Craft Notes by Ed Hooks
"LISTEN, LISTEN, LISTEN, REALLY LISTEN ..."
Vanessa Redgrave, appeared on Broadway in Driving Miss Daisy with James Earl Jones, sat for a rare interview ("A Reluctant Redgrave, On 'Daisy' And More" by Patrick Healy, New York Times, February 16, 2011). Asked about her craft and the challenges of working in a two-character play, Ms. Redgrave offered this about the importance of listening. "I've certainly taken it as something I've worked on myself - listen, listen, listen, really listen. You think you're listening, but you really have to work at it." Of course she is correct about that, just as it would be good advice that one "...see, see, see, really see..." and "...touch, touch, touch, really touch...". But it is worth pointing out that the kind of listening we do while in a conversation is more complex than it might seem. Let me explain:
In a conversation, we do not take turns listening; we take turns talking. Roger Schank, a former professor at Yale and Northwestern Universities, wrote a book entitled Tell Me a Story - Narrative and Intelligence in which he talks about us being "story based". We tell stories to ourselves and to one another. I am over-simplifying now, but the process basically works like this: Beginning as an infant, you experience things and tell yourself stories about them and, throughout your life, you expand, update and revise those stories. By the time you are an adult, the stories are densely cross-referenced. If, for instance, I tell you in conversation about the wonderful Thai restaurant where I had dinner last night, the moment you hear "Thai restaurant", you will start mentally running through your own stories, cross-referencing to Thai restaurants you have enjoyed (or not), which may in turn cross-reference to your trip to Thailand. This process happens faster than the blink of an eye, and you immediately have a story to tell me as soon as it is your turn to talk. You are only partially listening to the rest of what I am saying because you have that story ready, and you are deciding not to interrupt.
New actors spend a lot of time doing sensory exercises, especially listening. Everybody in class sits very still while listening to sounds outside on the street; you count how many different sounds you can name if you really listen; you listen to the sound of your own breathing and that of your fellow students.
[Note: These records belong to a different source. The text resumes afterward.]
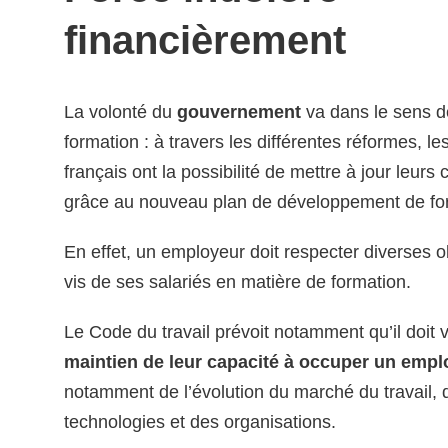
financièrement
La volonté du
gouvernement
va dans le sens d
formation : à travers les différentes réformes, l
français ont la possibilité de mettre à jour leur
grâce au nouveau plan de développement de fo
En effet, un employeur doit respecter diverses ob
vis de ses salariés en matière de formation.
Le Code du travail prévoit notamment qu’il doit v
maintien de leur capacité à occuper un empl
notamment de l’évolution du marché du travail, 
technologies et des organisations.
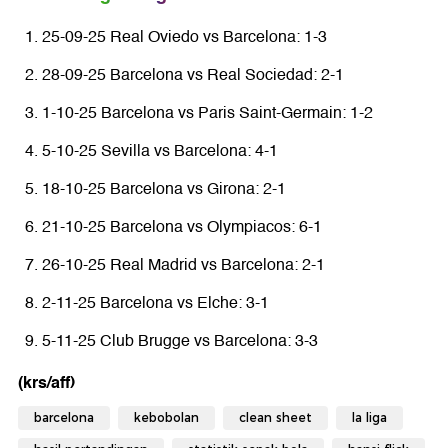
25-09-25 Real Oviedo vs Barcelona: 1-3
28-09-25 Barcelona vs Real Sociedad: 2-1
1-10-25 Barcelona vs Paris Saint-Germain: 1-2
5-10-25 Sevilla vs Barcelona: 4-1
18-10-25 Barcelona vs Girona: 2-1
21-10-25 Barcelona vs Olympiacos: 6-1
26-10-25 Real Madrid vs Barcelona: 2-1
2-11-25 Barcelona vs Elche: 3-1
5-11-25 Club Brugge vs Barcelona: 3-3
(krs/aff)
barcelona
kebobolan
clean sheet
la liga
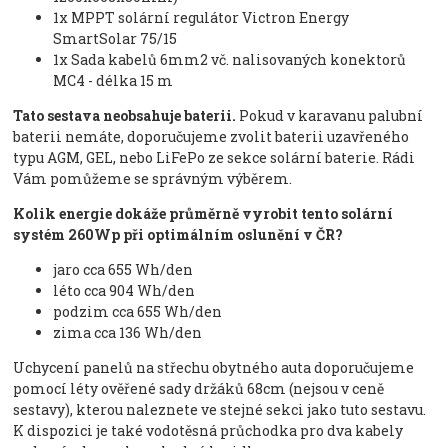
1x MPPT solární regulátor Victron Energy
SmartSolar 75/15
1x Sada kabelů 6mm2 vč. nalisovaných konektorů
MC4 - délka 15 m
Tato sestava neobsahuje baterii.
Pokud v karavanu palubní
baterii nemáte, doporučujeme zvolit baterii uzavřeného
typu AGM, GEL, nebo LiFePo ze sekce solární baterie. Rádi
Vám pomůžeme se správným výběrem.
Kolik energie dokáže průměrně vyrobit tento solární
systém 260Wp při optimálním oslunění v ČR?
jaro cca 655 Wh/den
léto cca 904 Wh/den
podzim cca 655 Wh/den
zima cca 136 Wh/den
Uchycení panelů na střechu obytného auta doporučujeme
pomocí léty ověřené sady držáků 68cm (nejsou v ceně
sestavy), kterou naleznete ve stejné sekci jako tuto sestavu.
K dispozici je také vodotěsná průchodka pro dva kabely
The Meisner Technique, a popular approach to acting training in the U.S. includes practice listening in conversation. In "the repetition exercise", two students sit facing one another and proceed to listen and repeat, not as characters but as themselves. Listen, repeat, listen repeat, which is actually the same thing as listen, react, listen react except that the actor is more mindful of the reaction. The repetitions become a kind of organic communication in which both students are reacting honestly.
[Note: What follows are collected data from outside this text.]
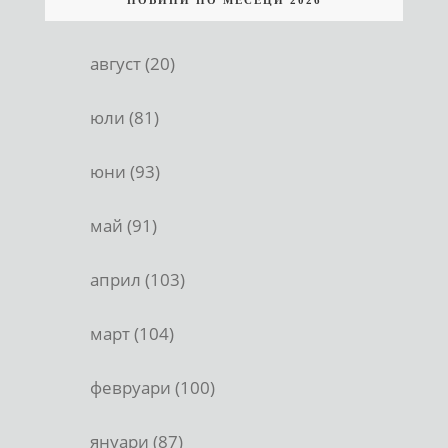
август (20)
юли (81)
юни (93)
май (91)
април (103)
март (104)
февруари (100)
януари (87)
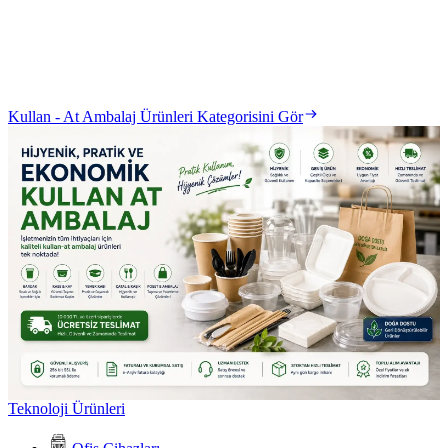
Kullan - At Ambalaj Ürünleri Kategorisini Gör
Teknoloji Ürünleri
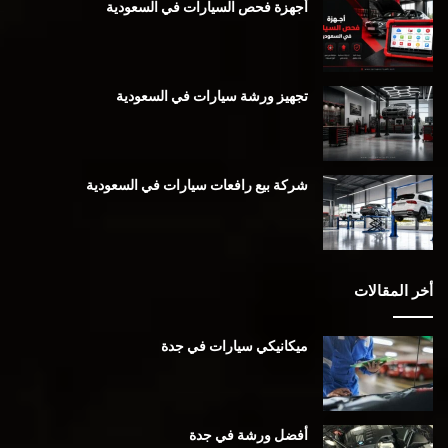
أجهزة فحص السيارات في السعودية
تجهيز ورشة سيارات في السعودية
شركة بيع رافعات سيارات في السعودية
أخر المقالات
ميكانيكي سيارات في جدة
أفضل ورشة في جدة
Some new actors have initial difficulty with the repetition exercise, and I think the reason is because it is counter-intuitive. Our impulse, as Mr. Schank points out, is to talk, not to listen. You listen to the other person long enough to come up with your story. Don't get me wrong, I think the repetition exercise is swell. I have no problem with it at all. I simply think that the exercise is not really teaching an actor to listen so much as it is to be "present", "in the moment".
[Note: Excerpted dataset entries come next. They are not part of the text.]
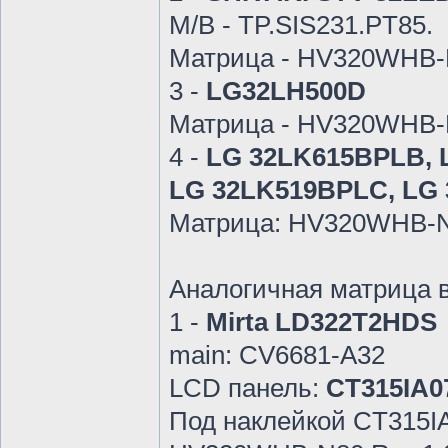
M/B - TP.SIS231.PT85.
Матрица - HV320WHB-
3 -
LG32LH500D
Матрица - HV320WHB-N
4 -
LG 32LK615BPLB, 
LG 32LK519BPLC, LG 
Матрица: HV320WHB-
Аналогичная матрица в
1 -
Mirta LD322T2HDS
main: CV6681-A32
LCD панель:
CT315IA0
Под наклейкой CT315IA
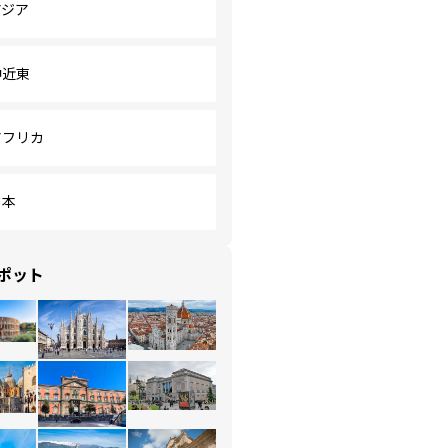
アジア
中近東
アフリカ
日本
ポット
With respect to Vanessa Redgrave, listening - in and of itself - is not really going to do much for an actor. Ms. Redgrave's special talent is that she allows what she hears to stimulate her emotionally, which propels her into doing something. Listening is not an end in itself, no matter how truthful it may be. Acting is "doing", which means you are playing an action in pursuit of an objective while overcoming an obstacle. Theatrical reality is not the same thing as regular reality. It is compressed in time and space and has structure. By all means, listen carefully. Then do something. One more time: We take turns talking; we don't take turns listening.